The site signals a shift in what we might think of as “adaptive reuse” in a niche market of the newly securitized economy. Instead of repurposing an abandoned warehouse or a dilapidated factory into lofts or retail space, the scheme here was to reinvigorate a vast area on the urban scale—including 1,150 surrounding acres, a nearby county correctional facility, two hotels, houses, dining halls, a research and development facility, long and short shooting ranges, shoot houses, and a 3,800-foot-long private airstrip. Instead of targeting traditional market forces, the land-grab speculation hinges on the presumed insatiable and continued interest of militarized forces in the kind of free-rein, live-fire, no-holds-barred urban expeditions that only an underused, remote, and built-up site allows.

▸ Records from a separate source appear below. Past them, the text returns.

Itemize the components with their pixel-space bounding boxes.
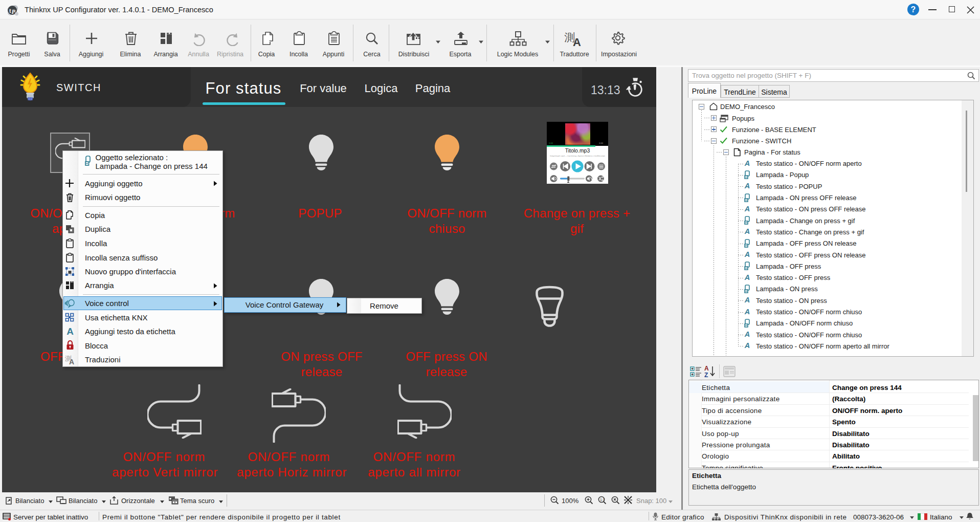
svg-text:1:1: 1:1: [600, 498, 605, 502]
svg-text:t: t: [9, 8, 11, 14]
svg-text:A: A: [573, 36, 581, 47]
svg-text:Z: Z: [704, 372, 708, 378]
svg-text:A: A: [704, 365, 709, 372]
svg-text:A: A: [69, 358, 74, 365]
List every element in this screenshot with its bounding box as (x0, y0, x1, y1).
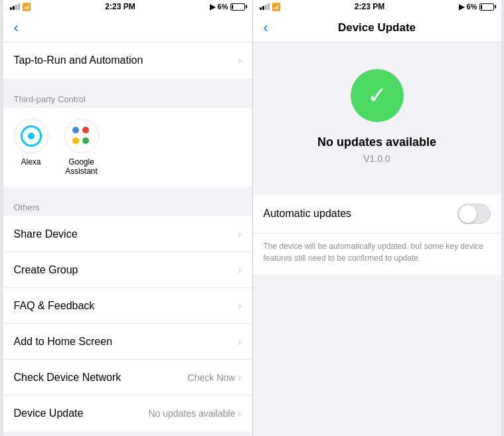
sep2 (3, 186, 252, 192)
others-list-section: Share Device › Create Group › FAQ & Feed… (3, 216, 252, 431)
bar1 (10, 7, 12, 10)
third-party-icons: Alexa GoogleAssistant (14, 119, 242, 176)
create-group-right: › (238, 264, 241, 276)
right-wifi-icon: 📶 (272, 3, 281, 11)
left-signal: 📶 (10, 3, 31, 11)
top-list-section: Tap-to-Run and Automation › (3, 42, 252, 78)
google-dots (72, 127, 91, 145)
left-scroll-content: Tap-to-Run and Automation › Third-party … (3, 42, 252, 436)
google-dot-red (82, 127, 89, 133)
auto-update-label: Automatic updates (264, 208, 352, 220)
no-updates-label: No updates available (148, 408, 235, 419)
google-label: GoogleAssistant (65, 157, 98, 176)
right-battery-percent: 6% (467, 3, 477, 11)
google-icon-circle (64, 119, 99, 153)
right-signal: 📶 (260, 3, 281, 11)
battery-icon (230, 3, 245, 11)
update-hero: ✓ No updates available V1.0.0 (253, 42, 501, 184)
google-dot-yellow (72, 137, 79, 144)
alexa-label: Alexa (21, 157, 41, 167)
share-device-chevron: › (238, 228, 241, 240)
location-icon: ▶ (210, 3, 215, 11)
device-update-chevron: › (238, 407, 241, 419)
check-device-network-right: Check Now › (188, 372, 242, 384)
toggle-knob (459, 205, 477, 223)
rbar1 (260, 7, 262, 10)
right-nav-bar: ‹ Device Update (253, 13, 501, 42)
check-device-network-label: Check Device Network (14, 372, 122, 384)
toggle-description: The device will be automatically updated… (253, 234, 501, 275)
left-status-bar: 📶 2:23 PM ▶ 6% (3, 0, 252, 13)
check-device-network-item[interactable]: Check Device Network Check Now › (3, 360, 252, 396)
faq-feedback-label: FAQ & Feedback (14, 300, 95, 312)
google-dot-blue (72, 127, 79, 133)
device-update-label: Device Update (14, 407, 84, 419)
right-location-icon: ▶ (459, 3, 464, 11)
check-network-chevron: › (238, 372, 241, 384)
auto-update-row: Automatic updates (253, 194, 501, 234)
toggle-section: Automatic updates The device will be aut… (253, 194, 501, 275)
update-version: V1.0.0 (363, 153, 390, 164)
create-group-item[interactable]: Create Group › (3, 252, 252, 288)
check-now-label: Check Now (188, 372, 236, 383)
right-nav-title: Device Update (338, 21, 416, 35)
right-scroll-content: ✓ No updates available V1.0.0 Automatic … (253, 42, 501, 436)
add-home-screen-label: Add to Home Screen (14, 336, 113, 348)
left-time: 2:23 PM (105, 2, 135, 11)
auto-update-toggle[interactable] (458, 204, 491, 224)
right-status-right: ▶ 6% (459, 3, 495, 11)
right-signal-bars (260, 3, 270, 10)
third-party-section: Alexa GoogleAssistant (3, 108, 252, 186)
battery-fill (232, 5, 232, 9)
bar4 (18, 3, 20, 10)
faq-feedback-right: › (238, 300, 241, 312)
add-home-screen-item[interactable]: Add to Home Screen › (3, 324, 252, 360)
rbar4 (268, 3, 270, 10)
share-device-right: › (238, 228, 241, 240)
google-item[interactable]: GoogleAssistant (64, 119, 99, 176)
alexa-icon-circle (14, 119, 48, 153)
share-device-item[interactable]: Share Device › (3, 216, 252, 252)
left-phone: 📶 2:23 PM ▶ 6% ‹ Tap-to-Run and Automati… (3, 0, 252, 436)
right-battery-fill (481, 5, 481, 9)
add-home-screen-chevron: › (238, 336, 241, 348)
faq-feedback-chevron: › (238, 300, 241, 312)
signal-bars (10, 3, 20, 10)
third-party-header: Third-party Control (3, 84, 252, 108)
share-device-label: Share Device (14, 228, 78, 240)
device-update-right: No updates available › (148, 407, 241, 419)
device-update-item[interactable]: Device Update No updates available › (3, 396, 252, 431)
sep1 (3, 78, 252, 84)
phones-container: 📶 2:23 PM ▶ 6% ‹ Tap-to-Run and Automati… (3, 0, 501, 436)
tap-to-run-chevron: › (238, 54, 241, 66)
right-battery-icon (479, 3, 494, 11)
right-back-button[interactable]: ‹ (264, 19, 268, 36)
right-status-bar: 📶 2:23 PM ▶ 6% (253, 0, 501, 13)
left-status-right: ▶ 6% (210, 3, 246, 11)
bar3 (15, 5, 17, 10)
google-dot-green (82, 137, 89, 144)
checkmark-icon: ✓ (367, 84, 387, 108)
bar2 (13, 6, 15, 10)
rbar3 (265, 5, 267, 10)
tap-to-run-right: › (238, 54, 241, 66)
update-title: No updates available (317, 135, 436, 149)
alexa-item[interactable]: Alexa (14, 119, 48, 176)
tap-to-run-label: Tap-to-Run and Automation (14, 54, 143, 66)
create-group-label: Create Group (14, 264, 78, 276)
left-battery-percent: 6% (218, 3, 228, 11)
tap-to-run-item[interactable]: Tap-to-Run and Automation › (3, 42, 252, 78)
right-time: 2:23 PM (355, 2, 384, 11)
left-back-button[interactable]: ‹ (14, 19, 19, 36)
rbar2 (262, 6, 264, 10)
add-home-screen-right: › (238, 336, 241, 348)
left-nav-bar: ‹ (3, 13, 252, 42)
others-header: Others (3, 192, 252, 216)
wifi-icon: 📶 (22, 3, 31, 11)
checkmark-circle: ✓ (351, 69, 404, 122)
alexa-inner (28, 133, 35, 139)
faq-feedback-item[interactable]: FAQ & Feedback › (3, 288, 252, 324)
alexa-ring (21, 125, 42, 147)
right-phone: 📶 2:23 PM ▶ 6% ‹ Device Update ✓ (252, 0, 501, 436)
create-group-chevron: › (238, 264, 241, 276)
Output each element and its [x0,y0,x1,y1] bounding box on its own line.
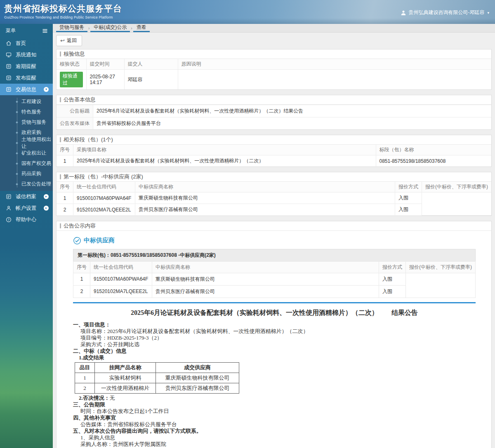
sidebar-item-system-notice[interactable]: 系统通知 [0,49,53,61]
result-table: 品目 挂网产品名称 成交供应商 1 实验耗材饲料 重庆斯硕生物科技有限公司 [75,362,239,394]
target-check-icon [73,237,81,245]
breadcrumb-item-goods-services[interactable]: 货物与服务 [56,24,87,32]
related-sections-title: 相关标段（包）(1个) [57,135,491,145]
doc-line: 采购人名称：贵州医科大学附属医院 [73,441,476,448]
col-header: 中标供应商名称 [152,261,379,273]
hamburger-icon[interactable] [42,28,48,34]
user-name: 贵州弘典建设咨询有限公司-邓廷容 [408,9,484,16]
sidebar-item-overdue-reminder[interactable]: 逾期提醒 [0,61,53,72]
publish-media-value: 贵州省招标投标公共服务平台 [93,117,492,130]
dot-icon [16,173,18,175]
product-name-cell: 实验耗材饲料 [95,373,156,383]
col-header: 原因说明 [178,59,491,70]
submenu-item-land-use[interactable]: 土地使用权出让 [0,138,53,148]
notice-content-panel: 公告公示内容 中标供应商 第一标段(包)：0851-85755198/18585… [56,221,492,448]
sidebar-item-home[interactable]: 首页 [0,38,53,49]
table-row: 1 91500107MA60PWA64F 重庆斯硕生物科技有限公司 入围 [73,273,476,285]
sidebar-item-help-center[interactable]: ? 帮助中心 [0,214,53,225]
back-arrow-icon: ↩ [60,38,65,44]
breadcrumb: 货物与服务 › 中标(成交)公示 › 查看 [53,24,495,33]
section-marker [60,174,61,179]
submenu-label: 已发公告处理 [21,181,51,188]
field-label: 公告标题 [57,105,93,117]
breadcrumb-item-view[interactable]: 查看 [133,24,150,32]
table-header-row: 序号 统一社会信用代码 中标供应商名称 报价方式 报价(中标价、下浮率或费率) [57,182,491,192]
submenu-item-mining-rights[interactable]: 矿业权出让 [0,148,53,158]
submenu-label: 药品采购 [21,170,41,177]
top-header: 贵州省招标投标公共服务平台 GuiZhou Province Tendering… [0,0,495,24]
table-header-row: 核验状态 提交时间 提交人 原因说明 [57,59,491,70]
document-icon [6,87,12,92]
price-cell [406,273,476,298]
submenu-item-special-services[interactable]: 特色服务 [0,107,53,117]
basic-info-title: 公告基本信息 [57,95,491,105]
winners-heading-label: 中标供应商 [84,237,115,244]
section-title: 第一标段（包）-中标供应商 (2家) [64,173,143,181]
verify-panel: 核验信息 核验状态 提交时间 提交人 原因说明 核验通过 2025-08-27 … [56,49,492,90]
winners-title: 第一标段（包）-中标供应商 (2家) [57,172,491,182]
submenu-item-goods-services[interactable]: 货物与服务 [0,117,53,127]
notice-winners-table: 序号 统一社会信用代码 中标供应商名称 报价方式 报价(中标价、下浮率或费率) … [73,261,476,298]
submenu-item-drug-procurement[interactable]: 药品采购 [0,169,53,179]
submenu-item-engineering[interactable]: 工程建设 [0,96,53,107]
user-icon [401,10,406,16]
sidebar-item-credit-archive[interactable]: 诚信档案 ▸ [0,191,53,202]
sidebar-item-label: 帐户设置 [16,205,40,212]
chevron-right-icon: ▸ [44,194,49,199]
reason-cell [178,70,491,90]
credit-code-cell: 91520102MA7LQEEE2L [73,204,135,216]
col-header: 挂网产品名称 [95,362,156,373]
table-row: 公告发布媒体 贵州省招标投标公共服务平台 [57,117,491,130]
project-name-cell: 2025年6月论证耗材及设备配套耗材（实验耗材饲料、一次性使用酒精棉片）（二次） [73,155,376,167]
page-content: 核验信息 核验状态 提交时间 提交人 原因说明 核验通过 2025-08-27 … [53,48,495,448]
sidebar-item-publish-reminder[interactable]: 发布提醒 [0,72,53,84]
table-header-row: 序号 统一社会信用代码 中标供应商名称 报价方式 报价(中标价、下浮率或费率) [73,261,476,273]
seq-cell: 1 [57,155,73,167]
col-header: 品目 [75,362,95,373]
chevron-right-icon: ▸ [44,206,49,211]
dot-icon [16,121,18,124]
breadcrumb-item-award-notice[interactable]: 中标(成交)公示 [90,24,130,32]
menu-label: 菜单 [6,27,16,34]
deal-supplier-cell: 重庆斯硕生物科技有限公司 [156,373,239,383]
site-subtitle: GuiZhou Province Tendering and Bidding P… [4,15,122,19]
notice-body: 中标供应商 第一标段(包)：0851-85755198/18585037608 … [57,231,491,448]
dot-icon [16,131,18,134]
related-sections-panel: 相关标段（包）(1个) 序号 采购项目名称 标段（包）名称 1 2025年6月论… [56,135,492,167]
section-title: 公告公示内容 [64,222,96,230]
main-area: 货物与服务 › 中标(成交)公示 › 查看 ↩ 返回 核验信息 [53,24,495,448]
verify-panel-title: 核验信息 [57,49,491,59]
submit-time-cell: 2025-08-27 14:17 [86,70,124,90]
dot-icon [16,162,18,165]
col-header: 标段（包）名称 [376,145,491,155]
reject-value: 无 [110,395,115,401]
section-marker [60,97,61,102]
item-no-cell: 2 [75,383,95,393]
supplier-name-cell: 贵州贝东医疗器械有限公司 [135,204,395,216]
submenu-label: 政府采购 [21,129,41,136]
table-row: 1 91500107MA60PWA64F 重庆斯硕生物科技有限公司 入围 [57,192,491,204]
dot-icon [16,101,18,103]
sidebar-item-trade-info[interactable]: 交易信息 ▾ [0,84,53,95]
back-button[interactable]: ↩ 返回 [56,35,82,46]
col-header: 核验状态 [57,59,86,70]
submenu-item-state-property[interactable]: 国有产权交易 [0,158,53,169]
announcement-title-value: 2025年6月论证耗材及设备配套耗材（实验耗材饲料、一次性使用酒精棉片）（二次）… [93,105,492,117]
brand: 贵州省招标投标公共服务平台 GuiZhou Province Tendering… [4,3,122,19]
col-header: 报价(中标价、下浮率或费率) [422,182,492,192]
monitor-icon [6,52,12,58]
section-marker [60,52,61,56]
table-row: 2 一次性使用酒精棉片 贵州贝东医疗器械有限公司 [75,383,239,393]
person-icon [6,205,12,211]
submenu-item-published-notices[interactable]: 已发公告处理 [0,179,53,189]
doc-line: 时间：自本公告发布之日起1个工作日 [73,408,476,415]
credit-code-cell: 91500107MA60PWA64F [90,273,152,285]
basic-info-panel: 公告基本信息 公告标题 2025年6月论证耗材及设备配套耗材（实验耗材饲料、一次… [56,95,492,130]
notice-content-title: 公告公示内容 [57,221,491,231]
dot-icon [16,142,18,144]
breadcrumb-separator: › [87,24,90,32]
doc-heading: 二、中标（成交）信息 [73,348,476,354]
sidebar-item-account-settings[interactable]: 帐户设置 ▸ [0,202,53,214]
col-header: 报价方式 [379,261,406,273]
user-menu[interactable]: 贵州弘典建设咨询有限公司-邓廷容 ▾ [401,9,489,16]
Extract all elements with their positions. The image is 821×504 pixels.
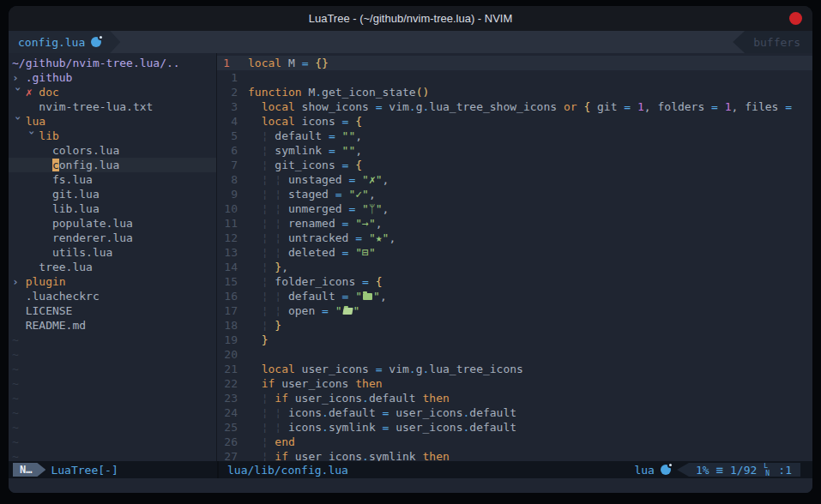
token: ¦: [262, 319, 275, 332]
code-line[interactable]: 1: [217, 70, 812, 85]
statusline-right-group: lua 1% 1/92 :1: [634, 463, 812, 477]
code-text: local icons = {: [248, 114, 362, 129]
token: [248, 202, 262, 215]
code-line[interactable]: 21 local user_icons = vim.g.lua_tree_ico…: [217, 362, 812, 376]
code-line[interactable]: 27 ¦ if user_icons.symlink then: [217, 449, 812, 461]
tree-item-github[interactable]: › .github: [9, 70, 216, 85]
editor-buffer[interactable]: 1local M = {}12function M.get_icon_state…: [217, 53, 812, 461]
window-title: LuaTree - (~/github/nvim-tree.lua) - NVI…: [309, 12, 513, 25]
token: =: [624, 100, 631, 113]
token: ¦ ¦: [262, 231, 288, 244]
token: then: [423, 392, 450, 405]
tree-item-lua[interactable]: › lua: [9, 114, 216, 129]
token: default: [369, 392, 423, 405]
tree-root-path[interactable]: ~/github/nvim-tree.lua/..: [9, 56, 216, 70]
tree-item-renderer-lua[interactable]: renderer.lua: [9, 231, 216, 245]
tab-config-lua[interactable]: config.lua: [9, 31, 120, 53]
token: open: [288, 304, 322, 317]
token: ¦ ¦: [262, 246, 288, 259]
code-text: ¦ ¦ icons.default = user_icons.default: [248, 405, 516, 420]
code-line[interactable]: 10 ¦ ¦ unmerged = "ᛘ",: [217, 201, 812, 216]
token: [355, 173, 362, 186]
line-number: 21: [217, 362, 248, 376]
line-number: 3: [217, 99, 248, 114]
code-line[interactable]: 23 ¦ if user_icons.default then: [217, 391, 812, 405]
title-bar[interactable]: LuaTree - (~/github/nvim-tree.lua) - NVI…: [9, 6, 812, 31]
tree-item-license[interactable]: LICENSE: [9, 303, 216, 318]
token: g: [416, 100, 423, 113]
code-line[interactable]: 24 ¦ ¦ icons.default = user_icons.defaul…: [217, 405, 812, 420]
token: ¦: [262, 450, 275, 461]
token: [355, 202, 362, 215]
code-line[interactable]: 17 ¦ ¦ open = "": [217, 303, 812, 318]
code-line[interactable]: 19 }: [217, 333, 812, 347]
close-button[interactable]: [789, 12, 802, 25]
token: populate.lua: [12, 217, 133, 230]
code-line[interactable]: 12 ¦ ¦ untracked = "★",: [217, 231, 812, 245]
code-line[interactable]: 13 ¦ ¦ deleted = "⊟": [217, 245, 812, 260]
code-line[interactable]: 26 ¦ end: [217, 435, 812, 449]
token: 1: [725, 100, 732, 113]
file-tree[interactable]: ~/github/nvim-tree.lua/..› .github› ✗ do…: [9, 53, 216, 461]
token: user_icons: [389, 421, 462, 434]
code-line[interactable]: 2function M.get_icon_state(): [217, 85, 812, 99]
token: =: [785, 100, 792, 113]
token: git: [590, 100, 624, 113]
tree-item-plugin[interactable]: › plugin: [9, 274, 216, 289]
token: [248, 333, 262, 346]
line-number-icon: [764, 464, 771, 476]
code-line[interactable]: 1local M = {}: [217, 56, 812, 70]
token: local: [262, 363, 295, 375]
code-line[interactable]: 6 ¦ symlink = "",: [217, 143, 812, 158]
code-text: }: [248, 333, 268, 347]
tree-item-lib-lua[interactable]: lib.lua: [9, 201, 216, 216]
tree-item-config-lua[interactable]: config.lua: [9, 158, 216, 172]
code-line[interactable]: 25 ¦ ¦ icons.symlink = user_icons.defaul…: [217, 420, 812, 435]
folder-open-icon: [342, 308, 353, 315]
code-line[interactable]: 9 ¦ ¦ staged = "✓",: [217, 187, 812, 201]
tree-item-luacheckrc[interactable]: .luacheckrc: [9, 289, 216, 303]
code-line[interactable]: 5 ¦ default = "",: [217, 129, 812, 143]
code-line[interactable]: 15 ¦ folder_icons = {: [217, 274, 812, 289]
tree-item-populate-lua[interactable]: populate.lua: [9, 216, 216, 231]
empty-line: ~: [9, 405, 216, 420]
tree-item-lib[interactable]: › lib: [9, 129, 216, 143]
code-text: local show_icons = vim.g.lua_tree_show_i…: [248, 99, 799, 114]
tree-item-tree-lua[interactable]: tree.lua: [9, 260, 216, 274]
code-text: ¦ ¦ staged = "✓",: [248, 187, 376, 201]
token: onfig.lua: [59, 159, 119, 171]
tree-item-git-lua[interactable]: git.lua: [9, 187, 216, 201]
tree-item-utils-lua[interactable]: utils.lua: [9, 245, 216, 260]
token: "✓": [348, 188, 368, 201]
tree-item-nvim-tree-lua-txt[interactable]: nvim-tree-lua.txt: [9, 99, 216, 114]
token: ¦ ¦: [262, 217, 288, 230]
token: c: [52, 159, 59, 171]
empty-line: ~: [9, 376, 216, 391]
code-line[interactable]: 16 ¦ ¦ default = "",: [217, 289, 812, 303]
code-text: local M = {}: [248, 56, 329, 70]
code-text: ¦ default = "",: [248, 129, 362, 143]
code-text: ¦ if user_icons.symlink then: [248, 449, 450, 461]
line-number: 17: [217, 303, 248, 318]
tree-item-doc[interactable]: › ✗ doc: [9, 85, 216, 99]
code-line[interactable]: 11 ¦ ¦ renamed = "→",: [217, 216, 812, 231]
code-line[interactable]: 4 local icons = {: [217, 114, 812, 129]
empty-line: ~: [9, 347, 216, 362]
token: function: [248, 86, 302, 99]
tree-item-colors-lua[interactable]: colors.lua: [9, 143, 216, 158]
tree-item-readme-md[interactable]: README.md: [9, 318, 216, 333]
token: [248, 435, 262, 448]
code-line[interactable]: 18 ¦ }: [217, 318, 812, 333]
buffers-segment[interactable]: buffers: [733, 31, 812, 53]
code-line[interactable]: 22 if user_icons then: [217, 376, 812, 391]
code-line[interactable]: 14 ¦ },: [217, 260, 812, 274]
tree-item-fs-lua[interactable]: fs.lua: [9, 172, 216, 187]
code-line[interactable]: 8 ¦ ¦ unstaged = "✗",: [217, 172, 812, 187]
code-line[interactable]: 7 ¦ git_icons = {: [217, 158, 812, 172]
code-line[interactable]: 20: [217, 347, 812, 362]
line-number: 4: [217, 114, 248, 129]
command-line[interactable]: [9, 478, 812, 493]
token: [248, 231, 262, 244]
token: user_icons: [389, 406, 462, 419]
code-line[interactable]: 3 local show_icons = vim.g.lua_tree_show…: [217, 99, 812, 114]
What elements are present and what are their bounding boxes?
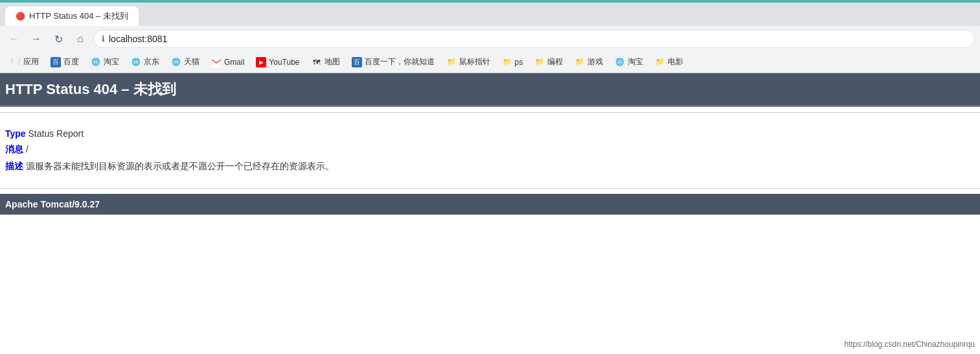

Such sites have long been objects of desire for the U.S. armed forces, which see them as ready-made approximations of emerging theaters of operations—stand-ins for the streets, markets, and central business districts of hostile cities a world away. The RAND Corporation identified abandoned towns as future training gold mines in the mid-2000s. The U.S. military has, in recent years, used existing—and sometimes inhabited—domestic cities to add realism to their training regimens. But this site was identified and purchased by private citizens (albeit former-military), and was initially supported by public tax incentives (a package the State of Florida called Project Assassin, which was later rescinded). The newly reimagined facility opens its doors to the untrained hobbyist and gun enthusiast. Public programming requires no military training or law-enforcement credentials—passing a criminal background check and paying the entry fee gains entry to select courses. In one recent example, students from every walk of life spent a Saturday learning to shoot targets near the former prison law library from hovering helicopters. This is a mom-and-pop shop for street-front shoot-’em-ups. This is amateur hour. And it may only be the beginning, a model for the private security urbanism to come.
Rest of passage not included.